Source records
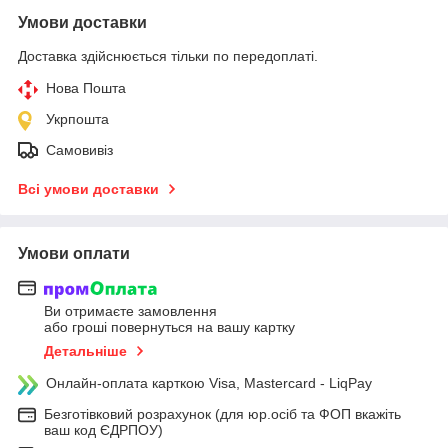
Умови доставки
Доставка здійснюється тільки по передоплаті.
Нова Пошта
Укрпошта
Самовивіз
Всі умови доставки
Умови оплати
Ви отримаєте замовлення
або гроші повернуться на вашу картку
Детальніше
Онлайн-оплата карткою Visa, Mastercard - LiqPay
Безготівковий розрахунок (для юр.осіб та ФОП вкажіть
ваш код ЄДРПОУ)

### TASK
Could you repeat the entries word for word, skipping the pictures they contain?

### YOUR RESPONSE
Умови доставки
Доставка здійснюється тільки по передоплаті.
Нова Пошта
Укрпошта
Самовивіз
Всі умови доставки
Умови оплати
Ви отримаєте замовлення
або гроші повернуться на вашу картку
Детальніше
Онлайн-оплата карткою Visa, Mastercard - LiqPay
Безготівковий розрахунок (для юр.осіб та ФОП вкажіть
ваш код ЄДРПОУ)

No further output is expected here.